##### Records for the exercise #####

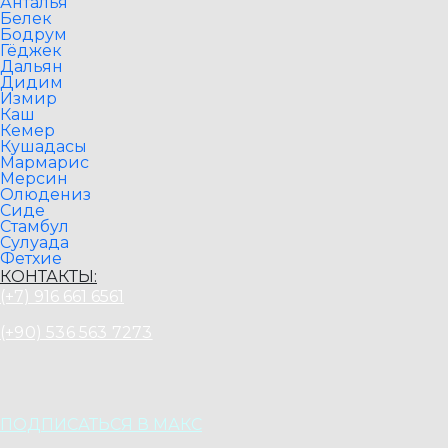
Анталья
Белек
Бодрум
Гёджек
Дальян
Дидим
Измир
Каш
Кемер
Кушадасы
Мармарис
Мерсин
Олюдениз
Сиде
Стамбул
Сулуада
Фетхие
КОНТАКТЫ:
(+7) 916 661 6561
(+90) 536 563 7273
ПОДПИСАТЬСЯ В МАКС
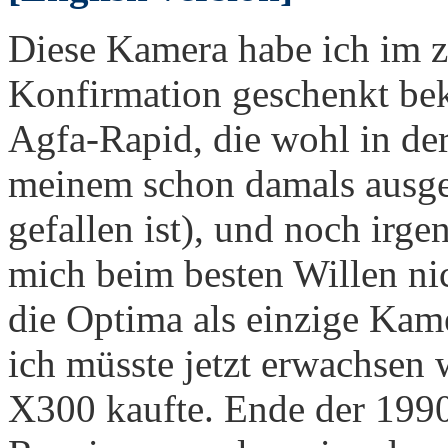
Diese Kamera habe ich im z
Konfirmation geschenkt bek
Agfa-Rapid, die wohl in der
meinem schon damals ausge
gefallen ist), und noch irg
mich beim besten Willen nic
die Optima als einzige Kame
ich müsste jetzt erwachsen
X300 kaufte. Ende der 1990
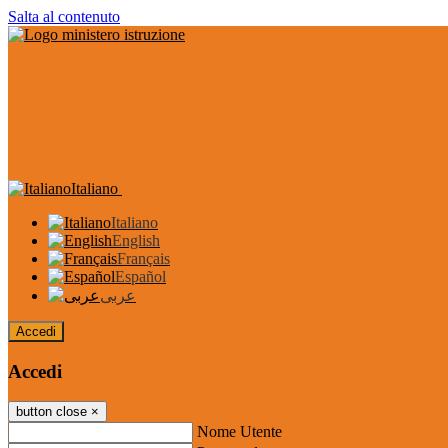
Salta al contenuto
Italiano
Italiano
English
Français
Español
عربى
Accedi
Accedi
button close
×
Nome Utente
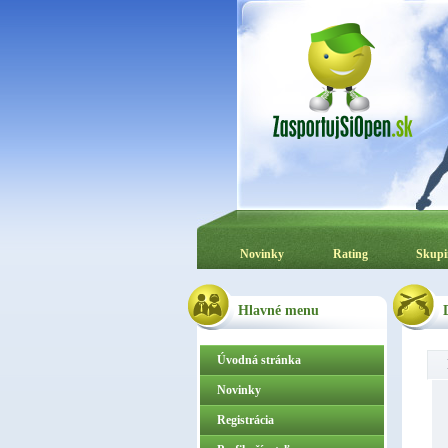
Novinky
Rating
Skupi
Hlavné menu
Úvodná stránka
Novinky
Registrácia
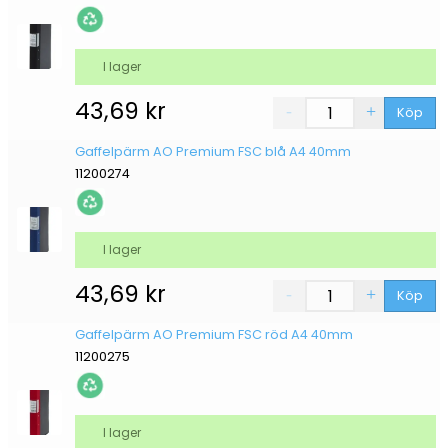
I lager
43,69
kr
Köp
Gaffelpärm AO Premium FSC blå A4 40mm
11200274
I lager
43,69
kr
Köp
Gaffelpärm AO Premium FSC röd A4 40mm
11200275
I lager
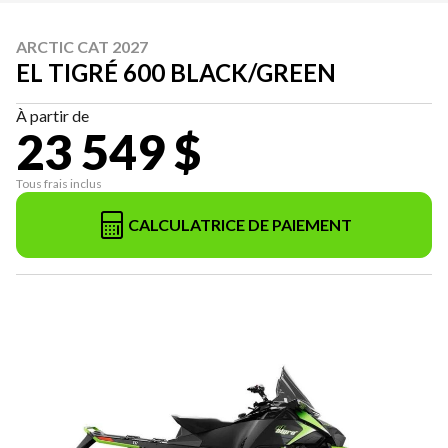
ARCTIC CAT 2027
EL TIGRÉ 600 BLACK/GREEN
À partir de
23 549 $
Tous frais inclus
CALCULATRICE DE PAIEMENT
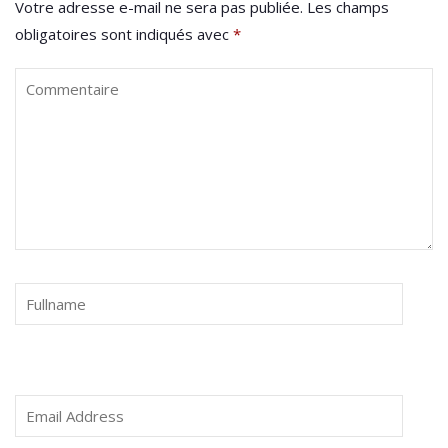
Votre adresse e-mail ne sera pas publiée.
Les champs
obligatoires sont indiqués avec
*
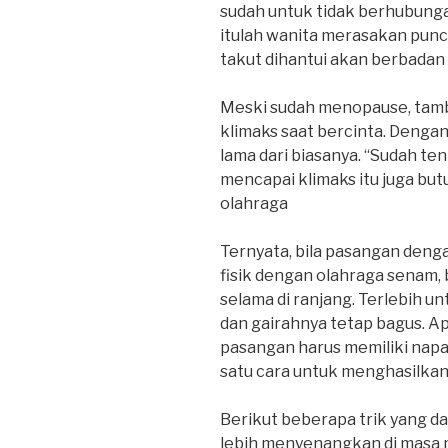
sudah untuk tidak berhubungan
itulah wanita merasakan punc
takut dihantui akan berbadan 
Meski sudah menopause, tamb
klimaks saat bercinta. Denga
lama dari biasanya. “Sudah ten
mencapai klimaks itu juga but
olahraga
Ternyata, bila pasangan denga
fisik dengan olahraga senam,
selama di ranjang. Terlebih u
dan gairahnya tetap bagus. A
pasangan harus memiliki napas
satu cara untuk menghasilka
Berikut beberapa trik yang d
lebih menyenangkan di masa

#####
##### Records for the exercise #####

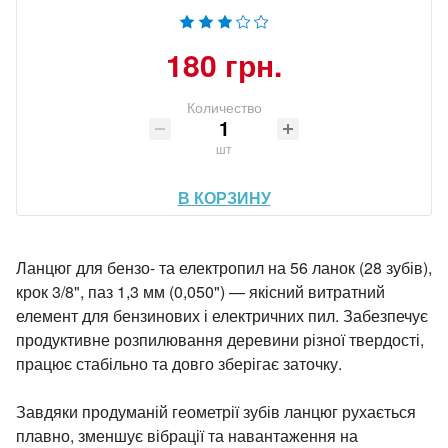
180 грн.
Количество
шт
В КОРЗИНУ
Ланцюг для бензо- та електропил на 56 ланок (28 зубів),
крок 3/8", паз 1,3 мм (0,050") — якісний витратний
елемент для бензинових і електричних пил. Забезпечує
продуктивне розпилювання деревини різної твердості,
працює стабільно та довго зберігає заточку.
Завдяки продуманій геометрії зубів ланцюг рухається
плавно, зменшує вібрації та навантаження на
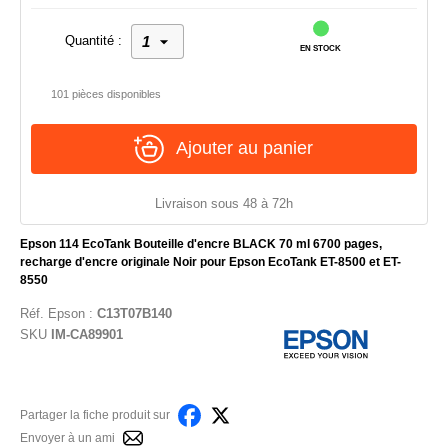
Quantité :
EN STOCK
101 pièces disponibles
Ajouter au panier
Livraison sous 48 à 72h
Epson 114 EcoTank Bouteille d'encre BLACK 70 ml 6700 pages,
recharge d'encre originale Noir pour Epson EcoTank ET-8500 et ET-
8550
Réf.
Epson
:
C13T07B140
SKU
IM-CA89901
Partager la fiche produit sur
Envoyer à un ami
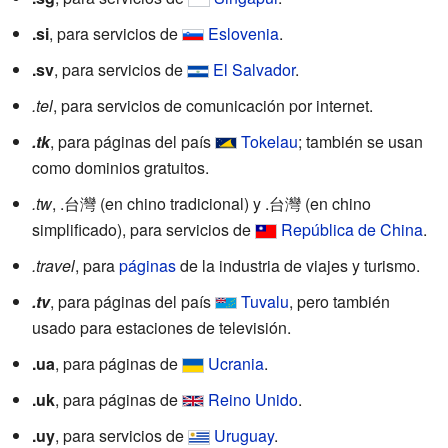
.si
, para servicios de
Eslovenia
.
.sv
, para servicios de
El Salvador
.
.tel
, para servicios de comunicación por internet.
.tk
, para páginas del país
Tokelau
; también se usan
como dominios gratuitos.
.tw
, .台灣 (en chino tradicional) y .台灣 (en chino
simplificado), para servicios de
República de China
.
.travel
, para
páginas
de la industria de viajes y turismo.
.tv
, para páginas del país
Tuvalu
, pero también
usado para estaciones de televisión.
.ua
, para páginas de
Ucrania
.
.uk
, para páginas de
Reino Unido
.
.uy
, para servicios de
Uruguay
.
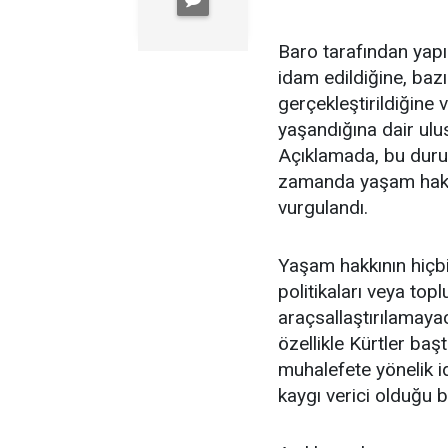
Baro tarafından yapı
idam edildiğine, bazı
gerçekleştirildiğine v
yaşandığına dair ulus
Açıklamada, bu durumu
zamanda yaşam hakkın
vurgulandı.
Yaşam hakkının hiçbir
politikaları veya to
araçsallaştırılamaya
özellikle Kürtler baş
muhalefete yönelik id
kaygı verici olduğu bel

#####
##### Records for the exercise #####

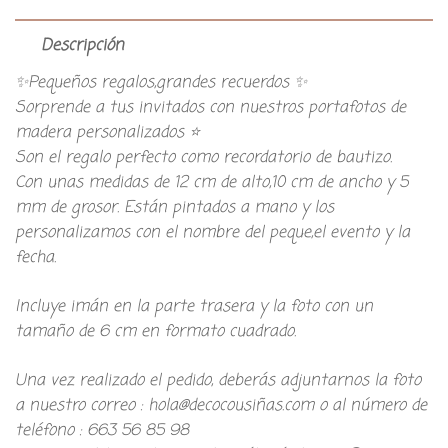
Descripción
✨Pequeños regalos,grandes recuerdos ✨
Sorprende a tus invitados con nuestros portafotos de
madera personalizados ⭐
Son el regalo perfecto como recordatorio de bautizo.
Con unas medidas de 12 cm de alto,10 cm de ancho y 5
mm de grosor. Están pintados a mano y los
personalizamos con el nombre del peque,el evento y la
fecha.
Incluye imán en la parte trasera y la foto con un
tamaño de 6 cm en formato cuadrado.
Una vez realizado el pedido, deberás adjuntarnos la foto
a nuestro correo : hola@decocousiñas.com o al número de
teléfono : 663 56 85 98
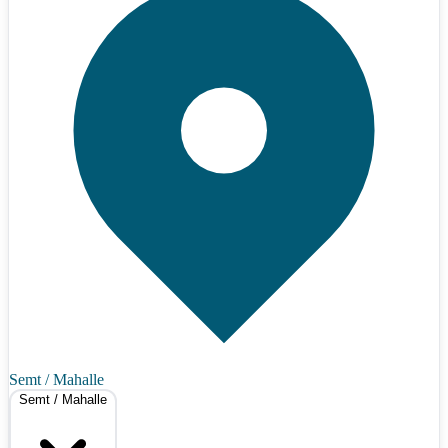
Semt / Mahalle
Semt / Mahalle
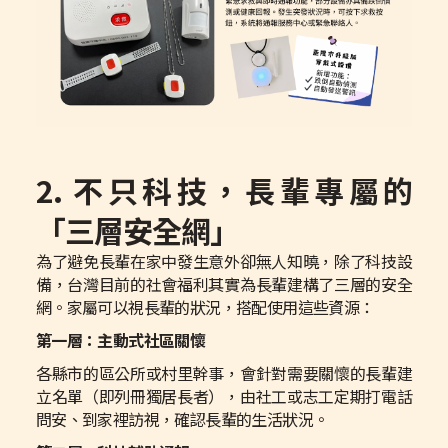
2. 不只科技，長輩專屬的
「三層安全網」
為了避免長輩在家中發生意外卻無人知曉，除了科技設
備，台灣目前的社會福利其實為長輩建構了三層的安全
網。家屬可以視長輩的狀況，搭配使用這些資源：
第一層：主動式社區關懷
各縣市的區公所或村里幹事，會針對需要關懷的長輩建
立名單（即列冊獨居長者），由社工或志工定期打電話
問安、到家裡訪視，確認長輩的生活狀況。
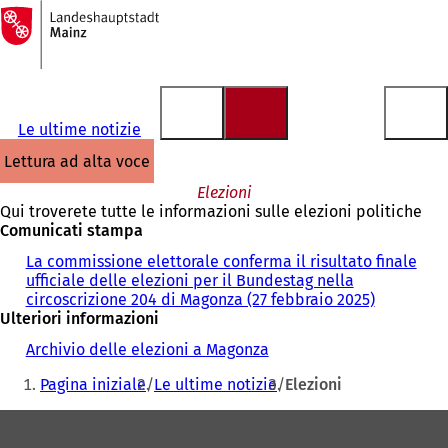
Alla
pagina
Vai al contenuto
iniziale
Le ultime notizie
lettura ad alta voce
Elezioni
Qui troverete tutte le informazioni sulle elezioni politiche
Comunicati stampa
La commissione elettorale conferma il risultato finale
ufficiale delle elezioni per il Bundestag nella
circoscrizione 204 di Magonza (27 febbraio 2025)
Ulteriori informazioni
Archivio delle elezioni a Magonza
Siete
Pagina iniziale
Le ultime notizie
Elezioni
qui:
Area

#####

*What you should do*.
A single number is expected: how many lines in the records contain the string "Magonza".

*Written answer*.
2